Solving system of three equations in three unknowns for electric circuit analysis problem My electrical engineering circuit analysis textbook presents the following problem:

Find the currents and voltages in the circuit shown in Fig. 2.28.

Answer: $v_1 = 6 \ \text{V}$, $v_2 = 4 \ \text{V}$, $v_3 = 10 \ \text{V}$, $i_1 = 3 \ \text{A}$, $i_2 = 500 \ \text{mA}$, $i_3 = 2.5 \ \text{A}$

For those that are interested, I will begin by giving the circuit analysis explanation of what is going on. We have two loops here. For the first loop, we have $-10 \ \text{V} + 2i_1 + 8i_2 = 0$. For the second loop, we have $4i_3 - 6 \ \text{V} - 8i_2 = 0$, where I have $8i_2$ by Ohm's law instead of $-8i_2$, because the current $i_2$ is actually going from + to - for the $8 \ \Omega$ resistor (and despite this being counter to the clockwise direction of the loop, my understanding is that this results in a positive current for the purpose of the Ohm's law calculation). Finally, if we designate the top middle node, then we have that $i_1 - i_2 - i_3 = 0$.
This gives us the following system of three equations in three variables:
$$-10 \ \text{V} + v_1 + v_2 = 0 = -10 \ \text{V} + 2i_1 + 8i_2 \ \Rightarrow i_2 = \dfrac{10 \ \text{V} - 2i_1}{8} = \dfrac{5 \ \text{V} - i_1}{4}$$
$$-6 \ \text{V} - v_2 + v_3 = 0 = -6 \ \text{V} - (8i_2) + 4i_3 = -6 \ \text{V} - 8i_2 + 4i_3$$
$$i_1 - i_2 - i_3 = 0$$
I tried solving this as follows:
$$-6 \ \text{V} - 8\left( \dfrac{5 \ \text{V} - i_1}{4} \right) + 4i_3 = 0 \ \Rightarrow -6 \ \text{V} - 10 \ \text{V} + 2i_1 + 4i_3 = 0 \\ \Rightarrow 2i_1 = 16 \ \text{V} - 4i_3 \ \Rightarrow i_1 = 8 \text{V} - 2i_3$$
$$(8 \ \text{V} - 2i_3) - i_2 - i_3 = 0 \ \Rightarrow 8 \ \text{V} - 3i_3 - i_2 = 0 \ \Rightarrow i_2 = 3i_3 - 8 \ \text{V}$$
I don't understand what I'm doing wrong and what the correct way to proceed from here is.

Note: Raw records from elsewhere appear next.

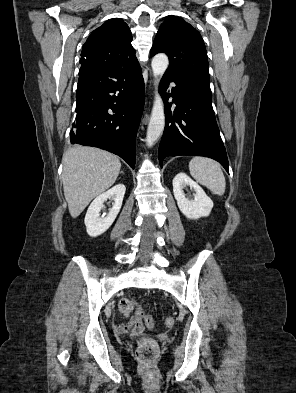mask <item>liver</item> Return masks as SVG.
Wrapping results in <instances>:
<instances>
[{
	"instance_id": "6515ba94",
	"label": "liver",
	"mask_w": 296,
	"mask_h": 393,
	"mask_svg": "<svg viewBox=\"0 0 296 393\" xmlns=\"http://www.w3.org/2000/svg\"><path fill=\"white\" fill-rule=\"evenodd\" d=\"M62 162L64 195L73 218L115 183L121 169L117 156L94 147H72Z\"/></svg>"
}]
</instances>
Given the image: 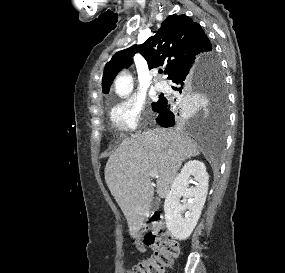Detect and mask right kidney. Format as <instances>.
<instances>
[{
    "label": "right kidney",
    "instance_id": "ca27d5eb",
    "mask_svg": "<svg viewBox=\"0 0 285 273\" xmlns=\"http://www.w3.org/2000/svg\"><path fill=\"white\" fill-rule=\"evenodd\" d=\"M194 183L196 186H190ZM209 176L198 160L184 164L166 196L164 212L167 229L178 240H186L200 218L208 193ZM186 202L181 204V197Z\"/></svg>",
    "mask_w": 285,
    "mask_h": 273
}]
</instances>
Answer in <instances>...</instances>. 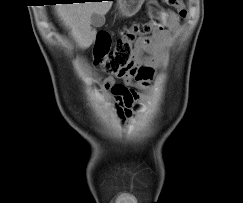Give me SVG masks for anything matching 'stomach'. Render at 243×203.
Listing matches in <instances>:
<instances>
[{"label":"stomach","mask_w":243,"mask_h":203,"mask_svg":"<svg viewBox=\"0 0 243 203\" xmlns=\"http://www.w3.org/2000/svg\"><path fill=\"white\" fill-rule=\"evenodd\" d=\"M145 0H118L119 12L125 17L135 15L141 8Z\"/></svg>","instance_id":"obj_1"}]
</instances>
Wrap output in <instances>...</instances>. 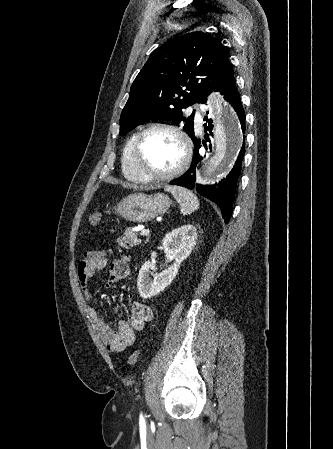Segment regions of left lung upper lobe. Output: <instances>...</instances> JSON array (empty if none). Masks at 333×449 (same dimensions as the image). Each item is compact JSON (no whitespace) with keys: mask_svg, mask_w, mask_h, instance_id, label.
<instances>
[{"mask_svg":"<svg viewBox=\"0 0 333 449\" xmlns=\"http://www.w3.org/2000/svg\"><path fill=\"white\" fill-rule=\"evenodd\" d=\"M231 74L225 48L214 37L192 32L167 41L151 53L134 80L121 113L120 135L145 121L162 119L182 123L192 138L194 112L187 117L182 110L205 103Z\"/></svg>","mask_w":333,"mask_h":449,"instance_id":"1","label":"left lung upper lobe"}]
</instances>
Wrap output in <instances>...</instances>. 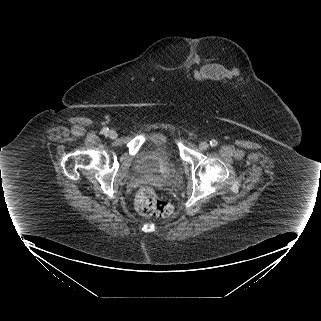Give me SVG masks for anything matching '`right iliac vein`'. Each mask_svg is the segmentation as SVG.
I'll return each mask as SVG.
<instances>
[{
    "instance_id": "1",
    "label": "right iliac vein",
    "mask_w": 321,
    "mask_h": 321,
    "mask_svg": "<svg viewBox=\"0 0 321 321\" xmlns=\"http://www.w3.org/2000/svg\"><path fill=\"white\" fill-rule=\"evenodd\" d=\"M108 135H109V137L112 138V139L117 138V132H116L115 130H110V131L108 132Z\"/></svg>"
}]
</instances>
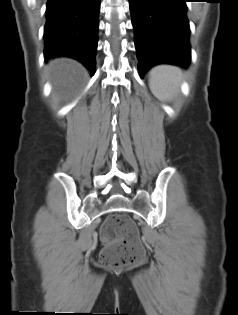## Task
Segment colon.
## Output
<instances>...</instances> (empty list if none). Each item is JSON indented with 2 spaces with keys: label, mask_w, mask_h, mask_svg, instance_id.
I'll return each instance as SVG.
<instances>
[{
  "label": "colon",
  "mask_w": 238,
  "mask_h": 315,
  "mask_svg": "<svg viewBox=\"0 0 238 315\" xmlns=\"http://www.w3.org/2000/svg\"><path fill=\"white\" fill-rule=\"evenodd\" d=\"M105 248L101 261L107 266L123 267L143 260L145 251L135 223L125 214L110 215L101 227Z\"/></svg>",
  "instance_id": "1"
}]
</instances>
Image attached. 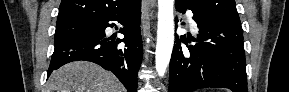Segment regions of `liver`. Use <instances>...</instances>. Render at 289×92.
<instances>
[{"instance_id": "obj_1", "label": "liver", "mask_w": 289, "mask_h": 92, "mask_svg": "<svg viewBox=\"0 0 289 92\" xmlns=\"http://www.w3.org/2000/svg\"><path fill=\"white\" fill-rule=\"evenodd\" d=\"M47 92H125V88L113 73L94 63L76 61L50 75Z\"/></svg>"}]
</instances>
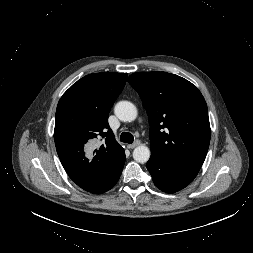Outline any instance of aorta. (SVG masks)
I'll return each mask as SVG.
<instances>
[{
	"mask_svg": "<svg viewBox=\"0 0 253 253\" xmlns=\"http://www.w3.org/2000/svg\"><path fill=\"white\" fill-rule=\"evenodd\" d=\"M115 115L124 122L134 121L137 117L135 105L129 101H120L115 105ZM133 158L136 162L146 163L150 158V149L145 145L137 146L133 151Z\"/></svg>",
	"mask_w": 253,
	"mask_h": 253,
	"instance_id": "762f6f07",
	"label": "aorta"
}]
</instances>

Since we've already utilised every equation in the system, if we continue with further substitutions, are we not double-counting?
 A: It is easier to write the three equations and use Gaussian Elimination, the equations being
$$ 2i_1 + 8i_2 + 0 i_3 = 10 \ \text{V}\\ 0 i_1 - 8i_2  +4i_3  =  6 \ \text{V} \\ i_1 - i_2 - i_3 = 0 \text{V}\\ $$
Method 1: We have the augmented matrix
$$ \left(
\begin{array}{ccc|c}
 2 & 8 & 0 & 10 \\
 0 & -8 & 4 & 6 \\
 1 & -1 & -1 & 0 \\
\end{array}
\right)$$
Using RREF, we reduce to
$$\left(
\begin{array}{ccc|c}
 1 & 0 & 0 & 3 \\
 0 & 1 & 0 & \dfrac{1}{2} \\
 0 & 0 & 1 & \dfrac{5}{2} \\
\end{array}
\right)$$
From this result, we have
$$i_3 = \dfrac{5}{2}, i_2 = \dfrac{1}{2}, i_1 = 3$$
Method 2: We can also use elimination from the augmented system, lets add equation one and two
$$2 i_1 + 4 i_3 = 16$$
Next, subtract $8$ times equation three from equation two
$$-8 i_1 + 12 i_3 = 6$$
Now we have two equations in two unknowns and we can add four times equation one to equation two
$$28 i_3 = 70 \implies i_3 = \dfrac{5}{2}$$
It is easy to move forward from here.
Method 3: Your substitution approach is also perfectly fine, we have
$$i_2 = \dfrac{5-i_1}{4}$$
Substituting that into the second equation
$$-6 - 8\left(\dfrac{5-i_1}{4} \right) + 4 i_3 = 0$$
This reduces to
$$2i_1 + 4 i_3 = 16$$
Next, substitute the same into equation three
$$i_1 - \left(\dfrac{5-i_1}{4} \right) -i_3 = 0$$
this reduces to
$$5 i_1 - 4 i_3 = 5$$
Now you have two equation in two unknowns, adding them
$$7i_1 = 21 \implies i_1 = 3$$
A: Another way: let $V$ be the voltage at the common point of the resistors, then using superposition:

*

*with the $-6V$ source shorted, the remaining circuit is a voltage divider between $Z_1 = 2$ and the parallel
resistance $Z_2 = \frac{1}{1/8+1/4}=\frac{8}{3}$, so the partial voltage $V_a=\frac{8/3}{2+8/3}\cdot10 = 40/7\,$;


*similarly, with the $10V$ source shorted, the partial voltage $V_b=\frac{8/5}{4+8/5} \cdot (-6)=-12/7\,$.
By superposition, $V=V_a+V_b=4V\,$, then the currents follow by Ohm's law $i_1=\frac{10-V}{2}=3A$, $i_2=\frac{V}{8}=\frac{1}{2}A$, $i_3=\frac{V+6}{4}=\frac{5}{2}A$.